# Burke, Jay, & Owl's Head March 5-7



## tomcat (Mar 9, 2014)

Burke skied nicely, Jay skied better.  Owl's Head, let's just say busy and ice.  
The full trip report with plenty of pics at my blog http://tomcatoutdoors.blogspot.com/2014/03/three-days-of-skiing-in-northern.html   Not only ski report but more tales of -20 nights at the Subaru Inn.


----------



## fbrissette (Mar 10, 2014)

Subaru Inn.  You are hardcore my friend.


----------



## tomcat (Mar 10, 2014)

fbrissette said:


> Subaru Inn.  You are hardcore my friend.

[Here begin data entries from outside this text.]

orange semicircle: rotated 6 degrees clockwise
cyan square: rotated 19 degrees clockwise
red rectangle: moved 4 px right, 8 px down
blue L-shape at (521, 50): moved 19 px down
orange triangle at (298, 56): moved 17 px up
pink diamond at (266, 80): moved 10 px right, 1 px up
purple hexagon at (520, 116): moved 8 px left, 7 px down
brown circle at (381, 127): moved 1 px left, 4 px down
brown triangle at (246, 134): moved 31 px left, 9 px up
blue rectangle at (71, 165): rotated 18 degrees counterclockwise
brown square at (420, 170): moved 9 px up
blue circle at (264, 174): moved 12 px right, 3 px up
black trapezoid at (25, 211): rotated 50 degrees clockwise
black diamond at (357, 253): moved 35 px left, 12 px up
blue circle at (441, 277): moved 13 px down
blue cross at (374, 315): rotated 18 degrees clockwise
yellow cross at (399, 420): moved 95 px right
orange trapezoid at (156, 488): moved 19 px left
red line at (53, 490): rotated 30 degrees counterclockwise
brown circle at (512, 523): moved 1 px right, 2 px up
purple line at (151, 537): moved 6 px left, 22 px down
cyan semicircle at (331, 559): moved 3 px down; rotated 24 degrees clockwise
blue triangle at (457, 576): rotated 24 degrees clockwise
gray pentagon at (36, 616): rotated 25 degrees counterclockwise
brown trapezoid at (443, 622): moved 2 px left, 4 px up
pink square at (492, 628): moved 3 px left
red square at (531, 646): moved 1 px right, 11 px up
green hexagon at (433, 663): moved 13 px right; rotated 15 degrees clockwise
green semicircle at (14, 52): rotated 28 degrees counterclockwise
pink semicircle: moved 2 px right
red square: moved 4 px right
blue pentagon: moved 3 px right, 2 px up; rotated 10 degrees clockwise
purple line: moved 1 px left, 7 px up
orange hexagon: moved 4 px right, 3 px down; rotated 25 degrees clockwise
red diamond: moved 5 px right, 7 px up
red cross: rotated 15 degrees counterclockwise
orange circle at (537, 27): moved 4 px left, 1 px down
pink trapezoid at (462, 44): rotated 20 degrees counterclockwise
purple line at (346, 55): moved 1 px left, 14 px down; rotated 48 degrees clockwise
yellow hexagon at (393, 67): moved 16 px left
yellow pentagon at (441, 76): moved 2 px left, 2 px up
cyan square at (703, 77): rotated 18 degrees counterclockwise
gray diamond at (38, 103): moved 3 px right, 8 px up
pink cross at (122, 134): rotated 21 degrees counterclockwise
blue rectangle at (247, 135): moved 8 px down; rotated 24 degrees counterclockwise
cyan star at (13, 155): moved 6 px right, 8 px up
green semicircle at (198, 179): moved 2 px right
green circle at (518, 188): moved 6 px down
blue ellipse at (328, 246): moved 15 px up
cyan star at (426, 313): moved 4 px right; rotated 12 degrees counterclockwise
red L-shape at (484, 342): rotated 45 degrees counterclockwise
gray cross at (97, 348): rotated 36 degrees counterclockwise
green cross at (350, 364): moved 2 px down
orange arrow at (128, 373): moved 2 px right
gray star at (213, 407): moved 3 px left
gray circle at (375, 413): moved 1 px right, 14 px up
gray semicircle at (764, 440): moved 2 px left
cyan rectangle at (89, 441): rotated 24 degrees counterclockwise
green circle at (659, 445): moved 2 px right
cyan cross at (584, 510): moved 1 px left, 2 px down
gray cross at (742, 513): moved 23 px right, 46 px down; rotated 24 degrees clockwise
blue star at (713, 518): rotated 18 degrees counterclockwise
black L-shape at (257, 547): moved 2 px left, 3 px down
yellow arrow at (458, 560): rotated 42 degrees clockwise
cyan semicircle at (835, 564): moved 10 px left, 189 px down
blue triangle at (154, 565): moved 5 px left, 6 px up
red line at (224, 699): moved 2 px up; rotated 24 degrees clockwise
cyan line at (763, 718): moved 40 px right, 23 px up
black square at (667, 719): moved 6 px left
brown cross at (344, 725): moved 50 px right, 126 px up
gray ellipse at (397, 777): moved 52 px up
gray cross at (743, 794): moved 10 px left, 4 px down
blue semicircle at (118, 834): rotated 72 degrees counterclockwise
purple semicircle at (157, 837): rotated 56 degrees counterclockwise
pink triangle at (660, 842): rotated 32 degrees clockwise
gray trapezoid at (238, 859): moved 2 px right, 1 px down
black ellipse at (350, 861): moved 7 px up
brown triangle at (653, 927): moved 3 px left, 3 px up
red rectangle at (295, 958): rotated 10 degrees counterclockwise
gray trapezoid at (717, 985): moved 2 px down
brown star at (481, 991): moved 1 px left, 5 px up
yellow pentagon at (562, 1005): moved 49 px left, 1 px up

Well why should we waste our time with softcore when we can be hardcore.  I can't afford the luxury ski experience so I'm all about the ski bum experience. Its the only way I can afford to ski.  On my two three day ski trips this season I ate ten peanut butter and jelly sandwiches as well.


----------



## from_the_NEK (Mar 10, 2014)

Great report. The conditions at Burke on Saturday were still the same as what you had. Burke needs 8 inches to really get things into shape. Hopefully this week's storm produces setting us up for a good spring.   I love you your high zoom pictures of Burke from Owls Head and Jay.


----------



## Mariovntr (Mar 10, 2014)

Awesome. Heading up to Jay March 20-23. Hoping for a good dumping early next week!


----------



## Big Wave Dave (Mar 11, 2014)

next time replace Owls Head with Sutton!


----------



## fbrissette (Mar 11, 2014)

Big Wave Dave said:


> next time replace Owls Head with Sutton!



+1.   The only thing Owl's Head has over Sutton is the view.  Sutton wins handily in all categories that really count (snow, crowds and glades)


----------



## tomcat (Mar 11, 2014)

I had Owls Head on my Fox 44 card so that was why I chose it.  I imagine all those Eastern Township areas were probably busy that week.  I wouldn't mind checking out Sutton, Bromont, or Orford in that region.


----------



## fbrissette (Mar 12, 2014)

tomcat said:


> I had Owls Head on my Fox 44 card so that was why I chose it.  I imagine all those Eastern Township areas were probably busy that week.  I wouldn't mind checking out Sutton, Bromont, or Orford in that region.



Natural Snow from least to most:  Bromont - Orford/Owl's Head - Sutton
Crowds from most to least:  Bromont - Orford/Owl's Head - Sutton
Grooming from most to least:  Bromont (by miles) - Orford/Owl's Head - Sutton
Glades from least to most: Bromont - Owl's head - Orford - Sutton

Conclusions, if you like smaller crowds, most natural snow, little grooming and lots of glades, Sutton wins hand down.  They have old fixed grip chairs however.

If you like crowds but outstanding grooming (most trails are groomed 3 times per day) Bromont is your choice.


----------



## thetrailboss (Mar 12, 2014)

I regret not skiing Sutton, Orford, or Owl's Head having grown up and lived in Vermont.  They were so damn close.  The border was just enough of a deterrent.


----------



## PWDR8S (Mar 12, 2014)

Any word on snow totals yet at Burke?  Thinking of heading up tomorrow for some fun in the glades.


----------



## thetrailboss (Mar 12, 2014)

I talked to my folks in Lyndonville tonight and they said the storm was just getting started.


----------